The records below are to be restated word for word, with every picture left out.

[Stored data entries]
-=-=-

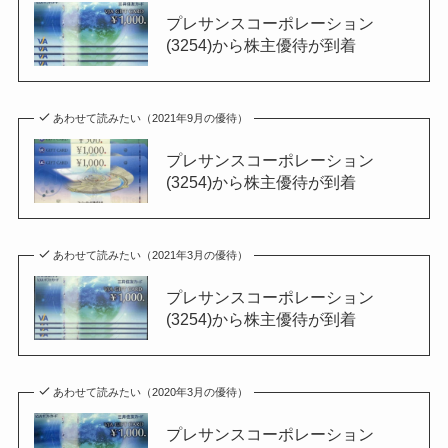
プレサンスコーポレーション
(3254)から株主優待が到着
あわせて読みたい（2021年9月の優待）
プレサンスコーポレーション
(3254)から株主優待が到着
あわせて読みたい（2021年3月の優待）
プレサンスコーポレーション
(3254)から株主優待が到着
あわせて読みたい（2020年3月の優待）
プレサンスコーポレーション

-=-=-

### Written solution
プレサンスコーポレーション
(3254)から株主優待が到着
あわせて読みたい（2021年9月の優待）
プレサンスコーポレーション
(3254)から株主優待が到着
あわせて読みたい（2021年3月の優待）
プレサンスコーポレーション
(3254)から株主優待が到着
あわせて読みたい（2020年3月の優待）
プレサンスコーポレーション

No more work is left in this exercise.